## PROBLEM REQUIREMENTS
Using the entries below, return word for word the lines from the one containing "supporters]. I think" up to and including the last.

========================

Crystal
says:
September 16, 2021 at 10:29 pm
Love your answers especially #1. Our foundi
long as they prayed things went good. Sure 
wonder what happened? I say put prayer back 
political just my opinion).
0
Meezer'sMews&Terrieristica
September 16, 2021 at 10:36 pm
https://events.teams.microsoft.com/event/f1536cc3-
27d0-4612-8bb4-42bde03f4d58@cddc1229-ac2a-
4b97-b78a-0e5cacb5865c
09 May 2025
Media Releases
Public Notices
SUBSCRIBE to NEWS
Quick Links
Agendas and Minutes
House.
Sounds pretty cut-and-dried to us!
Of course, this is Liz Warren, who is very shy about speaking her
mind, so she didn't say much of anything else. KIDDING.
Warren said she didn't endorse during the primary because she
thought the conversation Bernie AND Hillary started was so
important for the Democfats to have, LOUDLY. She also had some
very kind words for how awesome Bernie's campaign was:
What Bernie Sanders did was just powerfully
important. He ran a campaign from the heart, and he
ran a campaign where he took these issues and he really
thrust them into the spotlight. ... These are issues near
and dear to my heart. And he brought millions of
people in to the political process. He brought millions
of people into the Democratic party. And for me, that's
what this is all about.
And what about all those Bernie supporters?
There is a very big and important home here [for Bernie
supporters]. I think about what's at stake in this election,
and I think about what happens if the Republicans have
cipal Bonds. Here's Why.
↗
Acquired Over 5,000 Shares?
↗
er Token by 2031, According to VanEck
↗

========================

## WRITTEN SOLUTION
supporters]. I think about what's at stake in this election,
and I think about what happens if the Republicans have
cipal Bonds. Here's Why.
↗
Acquired Over 5,000 Shares?
↗
er Token by 2031, According to VanEck
↗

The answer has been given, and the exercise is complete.